Ziel ist es, Druck auf die Partner auszuüben, damit diese Malky Berkowitz und ihren Scheidungswunsch unterstützen. Zuvor hatten sich die Frauen bereits an die Familie des trennungsunwilligen Ehemanns und an verschiedene Rabbiner gewandt, außerdem gab es Proteste in Synagogen. Letztlich gehe es aber darum, US-Gerichte dazu zu bringen, die Verweigerung des Get als eine Form von Missbrauch anzuerkennen. US-Medienberichten zufolge ist Kiryas Joel, das etwa eine Stunde von New York entfernt liegt, relativ isoliert. Frauen müssten dort beispielsweise die Erlaubnis ihres Rabbiners einholen, um Fälle häuslicher Gewalt bei der Polizei anzuzeigen.
Durch die Weigerung des Ehemanns, ihr den Get zu geben, ist Malky Berkowitz zur "Aguna" geworden, einer Angeketteten. Sie bleibt an den Mann gebunden, mit dem sie bereits seit vier Jahren nicht mehr lebt. Eine neue Eheschließung ist ausgeschlossen. Kritiker beschreiben die Verweigerung des Get auch als mögliches Druckmittel im Scheidungsprozess. Männer könnten ihre Zustimmung so lange zurückhalten, bis von ihnen gestellte Bedingungen erfüllt sind. Das können hohe Geldzahlungen sein oder auch die Abtretung des Sorgerechts für gemeinsame Kinder.
Schaden für gesunde Beziehungen?
In der Gemeinde findet die Forderung nach einem Sex-Streik allerdings nicht nur Anklang. Die streikenden Frauen wurden mit Eiern beworfen und in sozialen Medien beschimpft. Einige orthodoxe Ehefrauen signalisierten die Unterstützung für das Anliegen, Adunas zu einem Get zu verhelfen, finden aber, dass ein Sex-Streik das falsche Mittel ist. Dadurch könnten intakte Beziehungen gestört oder gefährdet werden, argumentieren sie. Der bekannte Rabbi David Bashevkin, der in seinem 18Forty-Podcast regelmäßig Aspekte jüdisch-orthodoxen Lebens erkundet, kritisierte die Aktion auf X. Der Weg, kaputte Beziehungen zu thematisieren, sei nicht, noch mehr kaputte Beziehungen zu kreieren.
Rabbi Efrem Goldberg, leitender Rabbiner einer Synagoge in Florida, postete einen kryptischen Tweet, den viele als Hinweis auf den Sex-Streik verstanden. Er schrieb: "Beschädigen Sie nicht eine gute Beziehung, indem Sie etwas zurückhalten, das niemals als Druckmittel verwendet werden sollte, um etwas zu bekommen, das niemals als Druckmittel am Ende einer beschädigten Beziehung zurückgehalten werden sollte."
Auch der prominente amerikanisch-orthodoxe Rabbiner Rav Herschel Schachter fühlte sich zu einer Erklärung genötigt. Er nannte den Streik eine "furchtbar destruktive Idee". Seiner Meinung nach sollte Intimität zwischen Mann und Frau ein Teil einer gesunden Ehe sein, schrieb er, räumte aber gleichzeitig ein, dass Sex-Streiks sich manchmal als erfolgreiche Strategie erwiesen hätten.

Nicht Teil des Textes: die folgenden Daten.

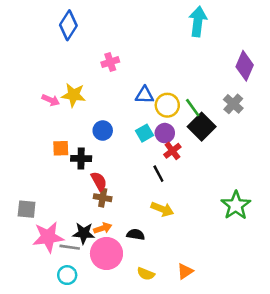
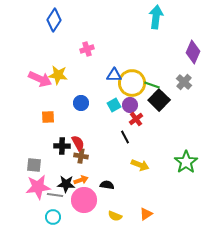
pink arrow: (51, 100) -> (40, 79), size x1.6
yellow circle: (167, 105) -> (132, 83), size x1.4
green line: (193, 108) -> (152, 85), turned -35
black cross: (81, 158) -> (62, 146), moved
gray square: (27, 209) -> (34, 165), moved
yellow arrow: (162, 209) -> (140, 165), moved

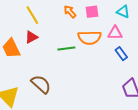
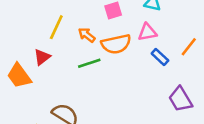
orange arrow: (70, 12) -> (87, 35), moved
yellow line: (32, 15) -> (56, 27), moved, turned 66

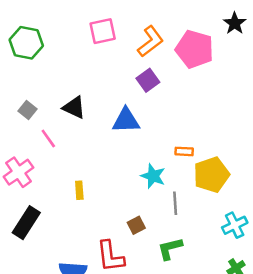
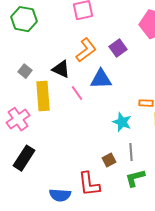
orange L-shape: (151, 41) -> (86, 50), moved
pink line: (48, 139) -> (77, 93), moved
yellow rectangle: (79, 190) -> (43, 96), moved, size x2.0
gray line: (175, 203) -> (131, 152), moved

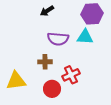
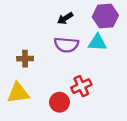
black arrow: (47, 11) -> (65, 18), moved
brown cross: (45, 62) -> (25, 59), moved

Inzwischen passten die jüdischen Frauen ihren Protest etwas an. Die neue Taktik heißt "Mikwe"-Streik. Orthodoxe jüdische Frauen tauchen nach dem Ende ihrer Menstruation in eine Mikwe, ein rituelles Bad, ein. Erst danach dürfen sie wieder Sex mit ihren Männern haben. Wenn das Bad aber ausfällt, ist das nicht möglich.